From regulatory changes to evolving networks and product sets, the competitive industry has endured unprecedented and rapid change over the past few years. To get a sanity check on current challenges and future opportunities, leading CEOs will share their insights in a roundtable discussion today at 2:30 p.m. led by CompTel President and CEO Earl W. Comstock.
The panel includes Rich Grange, president and CEO of New Global Telecom; Carl Grivner, CEO of XO Communications Inc.; James A. Courter, CEO and vice chairman of IDT Corp.; and Peter Aquino, CEO of RCN Corp.
The greatest challenge for competitive providers in 2006 will be growing revenue, says Grivner in an advance interview. With the bankruptcies and the downsizing behind most of us, we need to get this industry on a growth path again.
To grow revenue, Grivner says, competitive providers need to gain market share and focus on innovation.
VoIP is one area where competitive providers are already demonstrating this by introducing both new commercial and wholesale VoIP solutions, he says. Not only are competitive providers delivering new VoIP services to businesses, but they are also enabling many of the new breed of Internet telephone companies that are serving millions of consumers.
While VoIP is an innovation, Grange says the challenge facing providers in 2006 will be selling VoIP in face of exploding market demand. VoIP services are neither traditional data, nor traditional voice. As a result, to succeed, providers will need to simplify a service offering that incorporates appropriate features and functionality in an integrated, easy-to-use and easy-to-understand sales pitch, Grange says. If they dont, pent-up demand will be served by the few service providers that figure this formula out.

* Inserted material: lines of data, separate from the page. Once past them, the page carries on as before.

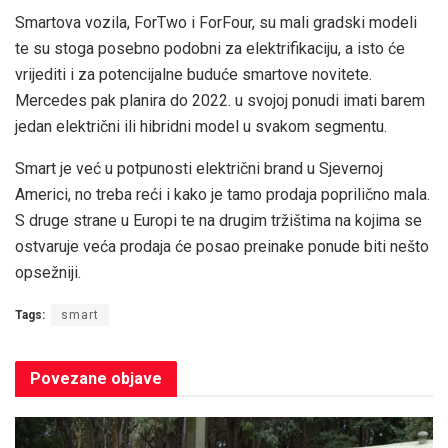
Smartova vozila, ForTwo i ForFour, su mali gradski modeli
te su stoga posebno podobni za elektrifikaciju, a isto će
vrijediti i za potencijalne buduće smartove novitete.
Mercedes pak planira do 2022. u svojoj ponudi imati barem
jedan električni ili hibridni model u svakom segmentu.
Smart je već u potpunosti električni brand u Sjevernoj
Americi, no treba reći i kako je tamo prodaja poprilično mala.
S druge strane u Europi te na drugim tržištima na kojima se
ostvaruje veća prodaja će posao preinake ponude biti nešto
opsežniji.
Tags:
smart
Povezane
objave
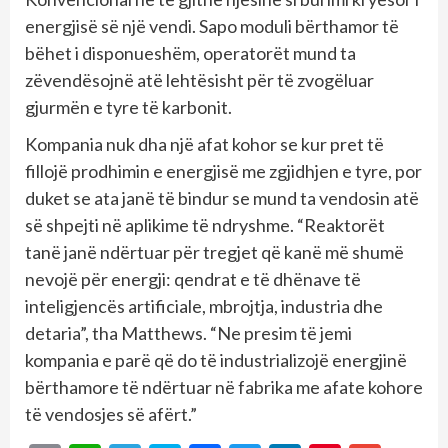
energjisë së një vendi. Sapo moduli bërthamor të
bëhet i disponueshëm, operatorët mund ta
zëvendësojnë atë lehtësisht për të zvogëluar
gjurmën e tyre të karbonit.
Kompania nuk dha një afat kohor se kur pret të
fillojë prodhimin e energjisë me zgjidhjen e tyre, por
duket se ata janë të bindur se mund ta vendosin atë
së shpejti në aplikime të ndryshme. “Reaktorët
tanë janë ndërtuar për tregjet që kanë më shumë
nevojë për energji: qendrat e të dhënave të
inteligjencës artificiale, mbrojtja, industria dhe
detaria”, tha Matthews. “Ne presim të jemi
kompania e parë që do të industrializojë energjinë
bërthamore të ndërtuar në fabrika me afate kohore
të vendosjes së afërt.”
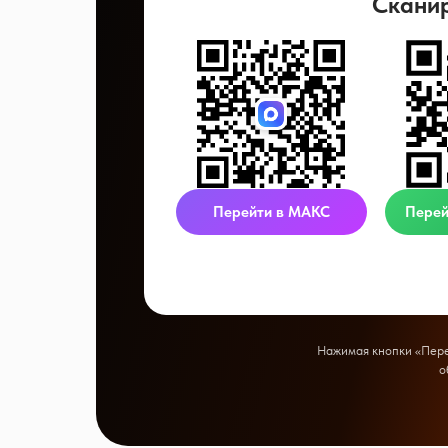
Скани
Перейти в МАКС
Перей
Нажимая кнопки «Перей
о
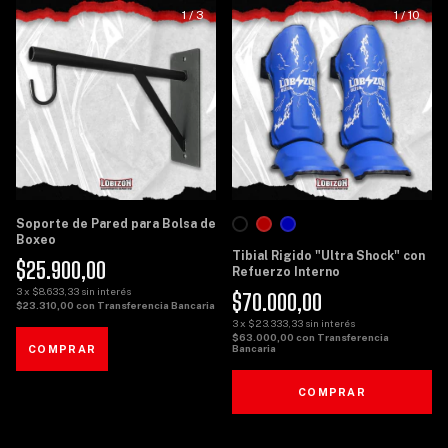
1
/
3
1
/
10
Soporte de Pared para Bolsa de
Boxeo
Tibial Rigido "Ultra Shock" con
$25.900,00
Refuerzo Interno
3
x
$8.633,33
sin interés
$70.000,00
$23.310,00
con
Transferencia Bancaria
3
x
$23.333,33
sin interés
$63.000,00
con
Transferencia
Bancaria
COMPRAR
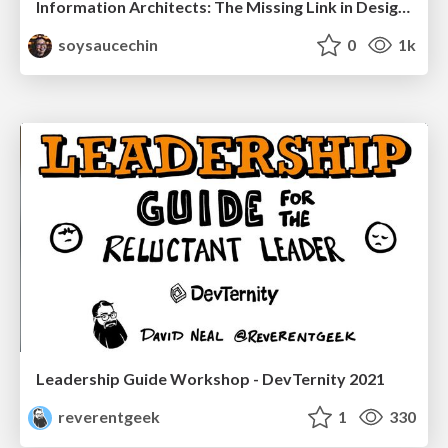
Information Architects: The Missing Link in Design Systems
soysaucechin
0
1k
Leadership Guide Workshop - DevTernity 2021
reverentgeek
1
330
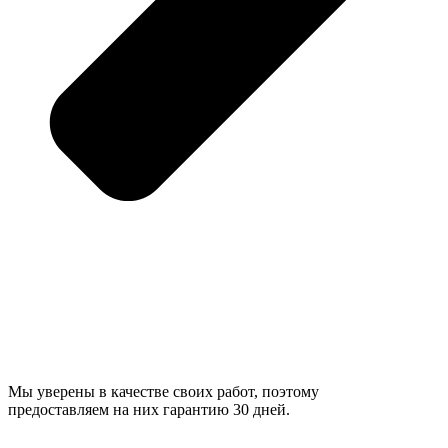
Мы уверены в качестве своих работ, поэтому
предоставляем на них гарантию 30 дней.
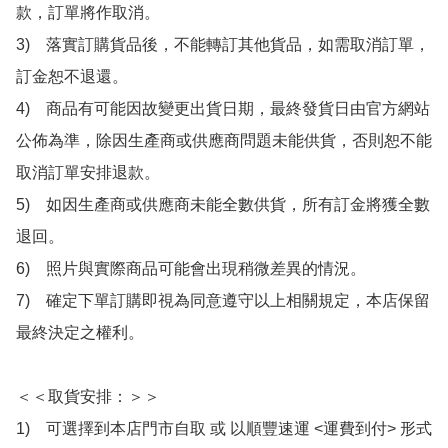
款，訂單將作取消。

3)　落實訂購貨品後，不能轉訂其他貨品，如需取消訂單，
訂金恕不退還。

4)　商品有可能因故變更出貨日期，最終發貨日由官方網站
公佈為準，除因生產商或供應商問題未能供貨，否則恕不能
取消訂單安排退款。

5)　如因生產商或供應商未能全數供貨，所有訂金將獲全數
退回。

6)　照片與實際商品可能會出現稍微差異的情況。

7)　確定下單訂購即視為同意遵守以上相關規定，本店保留
最終決定之權利。

＜＜取貨安排：＞＞

1)　可選擇到本店門市自取 或 以順豐速運 <運費到付> 形式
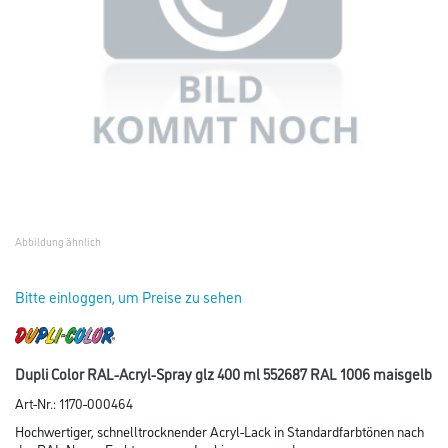
Abbildung ähnlich
Bitte einloggen, um Preise zu sehen
Dupli Color RAL-Acryl-Spray glz 400 ml 552687 RAL 1006 maisgelb
Art-Nr.:
1170-000464
Hochwertiger, schnelltrocknender Acryl-Lack in Standardfarbtönen nach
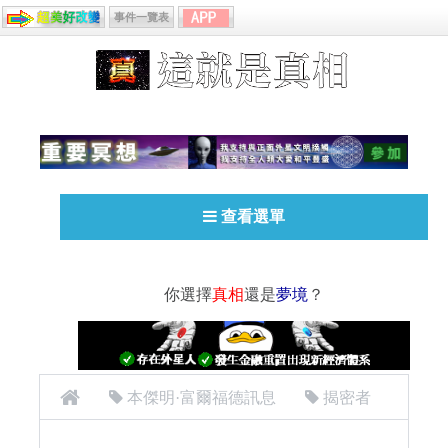
事件一覽表
查看選單
你選擇
真相
還是
夢境
？
本傑明·富爾福德訊息
揭密者
[揭密者][本傑明·富爾福德 Benjamin Fulford]2017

Fast-forward five years and Grange sees a telecom landscape that reflects new consumer behaviors, not just a lower cost curve. While VoIP services will push the telecom average cost curve down, their real value lies in an ability to change peoples communication behavior, through truly customizable personal communications, he says.
The rate at which behavior changes will occur, Grange says, depends on such key trends as the declining relevance of the PSTN and increasing relevance of VoIP and wireless; a more compelling content-creation business model; and the positions taken by federal and state regulators.